Knowledge management is not at all directly quantitative and thus it is quite hard to measure aside from using “judgments”. However, just because there is no particular science as to how this can be monitored, this cannot be neglected. Humans and their knowledge are the absolute most important resource for businesses and most managers do acknowledge this. However, despite the fact that most managers understand the significance of the knowledge of their workers, they still fail to take action to better utilize this resource.
It is well known that knowledge management is hard to monitor but regardless it is still worth focusing on and working to better. One way for a company to monitor the success of its knowledge management is through analyzing the return on investment. The influences on profit that knowledge management strategies have should be one of the focuses that businesses analyze to monitor the success of knowledge management. This is because the ultimate goal of every business is to increase profit and the goal of any business strategy is to improve the success of the business. So, indirectly the change in profit and change in return on investment can be viewed to determine the success of knowledge management strategies.

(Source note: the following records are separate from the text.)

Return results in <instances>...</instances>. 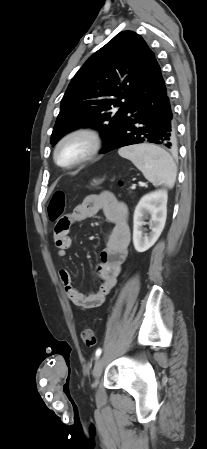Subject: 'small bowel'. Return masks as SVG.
Wrapping results in <instances>:
<instances>
[{"instance_id": "c3829d8e", "label": "small bowel", "mask_w": 207, "mask_h": 449, "mask_svg": "<svg viewBox=\"0 0 207 449\" xmlns=\"http://www.w3.org/2000/svg\"><path fill=\"white\" fill-rule=\"evenodd\" d=\"M103 212L112 228L108 233L106 245L101 255V263L97 272L101 284L95 291L83 293L73 284L71 275L66 269L59 271V278L66 296L73 305L81 310H91L100 306L114 288L120 274L122 264L127 258L130 244V229L126 206L109 192L100 195L87 196L72 212L63 217L58 223V230L54 232L57 256L67 257V251L73 242L69 236L71 226Z\"/></svg>"}]
</instances>
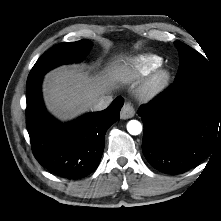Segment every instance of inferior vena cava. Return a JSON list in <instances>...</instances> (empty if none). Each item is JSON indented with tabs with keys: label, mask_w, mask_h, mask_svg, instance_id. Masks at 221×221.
I'll list each match as a JSON object with an SVG mask.
<instances>
[{
	"label": "inferior vena cava",
	"mask_w": 221,
	"mask_h": 221,
	"mask_svg": "<svg viewBox=\"0 0 221 221\" xmlns=\"http://www.w3.org/2000/svg\"><path fill=\"white\" fill-rule=\"evenodd\" d=\"M113 101L112 96L106 95L99 97L93 104L94 111H102L106 109Z\"/></svg>",
	"instance_id": "obj_1"
}]
</instances>
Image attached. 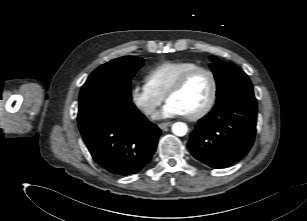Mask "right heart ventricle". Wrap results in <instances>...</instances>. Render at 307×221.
<instances>
[{
	"label": "right heart ventricle",
	"mask_w": 307,
	"mask_h": 221,
	"mask_svg": "<svg viewBox=\"0 0 307 221\" xmlns=\"http://www.w3.org/2000/svg\"><path fill=\"white\" fill-rule=\"evenodd\" d=\"M196 67L199 65L192 61H165L146 74L145 83L156 94L165 97L167 91L181 75Z\"/></svg>",
	"instance_id": "right-heart-ventricle-1"
}]
</instances>
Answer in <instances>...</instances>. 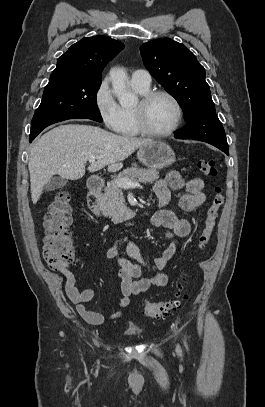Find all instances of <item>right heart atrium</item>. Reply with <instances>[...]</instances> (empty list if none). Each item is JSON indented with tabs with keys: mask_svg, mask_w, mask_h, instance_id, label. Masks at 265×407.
Masks as SVG:
<instances>
[{
	"mask_svg": "<svg viewBox=\"0 0 265 407\" xmlns=\"http://www.w3.org/2000/svg\"><path fill=\"white\" fill-rule=\"evenodd\" d=\"M94 104L104 125L116 131L121 123V108L114 98L108 80H103L95 90Z\"/></svg>",
	"mask_w": 265,
	"mask_h": 407,
	"instance_id": "d8ad5b80",
	"label": "right heart atrium"
}]
</instances>
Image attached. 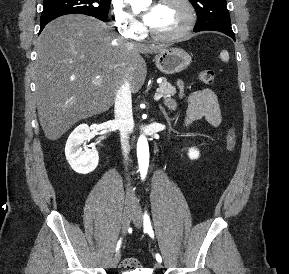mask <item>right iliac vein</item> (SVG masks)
<instances>
[{"label":"right iliac vein","mask_w":289,"mask_h":274,"mask_svg":"<svg viewBox=\"0 0 289 274\" xmlns=\"http://www.w3.org/2000/svg\"><path fill=\"white\" fill-rule=\"evenodd\" d=\"M133 216V209L130 205H127L124 209L123 216H122V232L125 234L129 228L131 219ZM121 258L120 252H117L110 261V267L115 268Z\"/></svg>","instance_id":"63e3f726"}]
</instances>
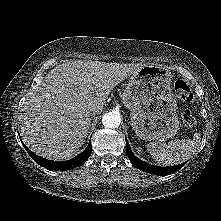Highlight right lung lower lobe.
Instances as JSON below:
<instances>
[{"label": "right lung lower lobe", "instance_id": "1", "mask_svg": "<svg viewBox=\"0 0 221 221\" xmlns=\"http://www.w3.org/2000/svg\"><path fill=\"white\" fill-rule=\"evenodd\" d=\"M23 146L26 148L27 153L30 155V157L34 161H36L42 167L49 169V170H69V169L81 166L89 158L91 151H92L91 142H89L87 148L81 154L77 155L76 157L68 161L57 162V161L47 160L45 158L37 156L31 150H29L24 144Z\"/></svg>", "mask_w": 221, "mask_h": 221}]
</instances>
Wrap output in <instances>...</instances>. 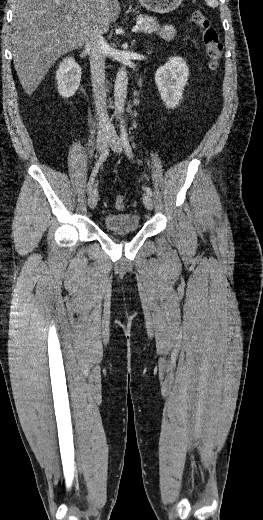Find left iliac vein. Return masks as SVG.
Listing matches in <instances>:
<instances>
[{"label":"left iliac vein","mask_w":263,"mask_h":520,"mask_svg":"<svg viewBox=\"0 0 263 520\" xmlns=\"http://www.w3.org/2000/svg\"><path fill=\"white\" fill-rule=\"evenodd\" d=\"M109 145L111 147V149L116 152V153H120L122 151V146H123V143H122V140L119 138V136L117 135L116 131L114 129H112L109 133ZM143 203H144V206L148 209V210H152L153 209V201H152V198L150 195L148 194H145L143 196Z\"/></svg>","instance_id":"obj_1"}]
</instances>
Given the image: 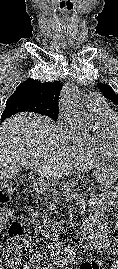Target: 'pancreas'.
<instances>
[{
	"instance_id": "1",
	"label": "pancreas",
	"mask_w": 118,
	"mask_h": 269,
	"mask_svg": "<svg viewBox=\"0 0 118 269\" xmlns=\"http://www.w3.org/2000/svg\"><path fill=\"white\" fill-rule=\"evenodd\" d=\"M51 182L49 179L41 178L35 183V189L37 191H48L50 189ZM95 187H85V192H95Z\"/></svg>"
}]
</instances>
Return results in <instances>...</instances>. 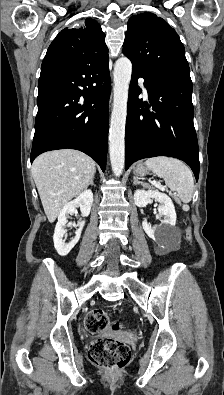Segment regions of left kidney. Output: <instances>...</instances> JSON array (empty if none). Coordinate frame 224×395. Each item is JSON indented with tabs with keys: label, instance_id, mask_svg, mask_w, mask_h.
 <instances>
[{
	"label": "left kidney",
	"instance_id": "left-kidney-1",
	"mask_svg": "<svg viewBox=\"0 0 224 395\" xmlns=\"http://www.w3.org/2000/svg\"><path fill=\"white\" fill-rule=\"evenodd\" d=\"M151 199H155L161 204L158 208L160 217H164L161 224L156 227H151V225L145 219L142 222L143 229L145 233L156 240L157 238L165 235L170 227L175 226L176 223V212L174 204L171 198L165 193H161L157 190H142L137 189L134 192V202L138 207H146L150 203Z\"/></svg>",
	"mask_w": 224,
	"mask_h": 395
}]
</instances>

Aside from trying to evaluate knowledge management numerically, there are also other ways to determine the success of knowledge management. Surveying employees about their take on the knowledge management system is also another way to determine the success of the strategy the business is utilizing. This is because initially the knowledge management systems may not impact profit but that impact can occur overtime. If employees feel like it is helping them improve their efficiencies in the workplace it may be worth having because the cost is low and even if there is no change in profit initially that can occur later. Maybe for instance, the addition of the knowledge management will increase customer service and it may cause increased profit in the long term as a result of the better service. So, look into more than just the initial numbers when considering the success of a knowledge management system.
Knowledge management has been known to really help businesses improve their success. Success is usually fairly straightforward to evaluate, but for evaluating knowledge management it is a complex component to evaluate. Do not ignore knowledge management tools just because it is not so straightforward to evaluate. It can dramatically increase the success of your business because of its relationship with every businesses most important resource, human knowledge.